Work required: Word for word, restate the entries that follow.
★ ★ ★ ★ ★ ★ ★
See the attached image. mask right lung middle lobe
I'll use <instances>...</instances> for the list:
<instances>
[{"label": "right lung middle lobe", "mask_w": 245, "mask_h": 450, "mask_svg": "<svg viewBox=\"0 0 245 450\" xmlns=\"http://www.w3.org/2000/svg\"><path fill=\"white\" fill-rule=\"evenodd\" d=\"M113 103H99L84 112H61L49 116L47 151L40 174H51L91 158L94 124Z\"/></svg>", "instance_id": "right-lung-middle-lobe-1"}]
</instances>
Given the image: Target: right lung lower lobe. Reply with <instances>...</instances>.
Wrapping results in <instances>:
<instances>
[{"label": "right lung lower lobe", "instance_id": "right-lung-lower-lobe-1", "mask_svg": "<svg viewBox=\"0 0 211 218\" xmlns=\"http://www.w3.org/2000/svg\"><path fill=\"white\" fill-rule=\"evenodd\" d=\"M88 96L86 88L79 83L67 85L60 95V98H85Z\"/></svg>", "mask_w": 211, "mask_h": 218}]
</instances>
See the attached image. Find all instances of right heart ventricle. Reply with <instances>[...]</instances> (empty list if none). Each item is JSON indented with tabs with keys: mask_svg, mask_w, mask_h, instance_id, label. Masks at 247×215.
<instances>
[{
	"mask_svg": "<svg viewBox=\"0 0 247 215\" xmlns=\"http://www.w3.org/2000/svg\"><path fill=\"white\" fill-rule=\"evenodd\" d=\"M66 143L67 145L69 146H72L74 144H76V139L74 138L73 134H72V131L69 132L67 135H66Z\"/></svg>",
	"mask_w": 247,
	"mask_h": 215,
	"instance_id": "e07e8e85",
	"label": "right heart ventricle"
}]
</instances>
★ ★ ★ ★ ★ ★ ★
Exercise output:
See the attached image. mask right lung middle lobe
I'll use <instances>...</instances> for the list:
<instances>
[{"label": "right lung middle lobe", "mask_w": 245, "mask_h": 450, "mask_svg": "<svg viewBox=\"0 0 245 450\" xmlns=\"http://www.w3.org/2000/svg\"><path fill=\"white\" fill-rule=\"evenodd\" d=\"M113 103H99L84 112H61L49 116L47 151L40 174H51L91 158L94 124Z\"/></svg>", "instance_id": "right-lung-middle-lobe-1"}]
</instances>
Given the image: Target: right lung lower lobe. Reply with <instances>...</instances>.
Wrapping results in <instances>:
<instances>
[{"label": "right lung lower lobe", "instance_id": "right-lung-lower-lobe-1", "mask_svg": "<svg viewBox=\"0 0 211 218\" xmlns=\"http://www.w3.org/2000/svg\"><path fill=\"white\" fill-rule=\"evenodd\" d=\"M88 96L86 88L79 83L67 85L60 95V98H85Z\"/></svg>", "mask_w": 211, "mask_h": 218}]
</instances>
See the attached image. Find all instances of right heart ventricle. Reply with <instances>[...]</instances> (empty list if none). Each item is JSON indented with tabs with keys: mask_svg, mask_w, mask_h, instance_id, label. Masks at 247×215.
<instances>
[{
	"mask_svg": "<svg viewBox=\"0 0 247 215\" xmlns=\"http://www.w3.org/2000/svg\"><path fill=\"white\" fill-rule=\"evenodd\" d=\"M66 143L67 145L69 146H72L74 144H76V139L74 138L73 134H72V131L69 132L67 135H66Z\"/></svg>",
	"mask_w": 247,
	"mask_h": 215,
	"instance_id": "e07e8e85",
	"label": "right heart ventricle"
}]
</instances>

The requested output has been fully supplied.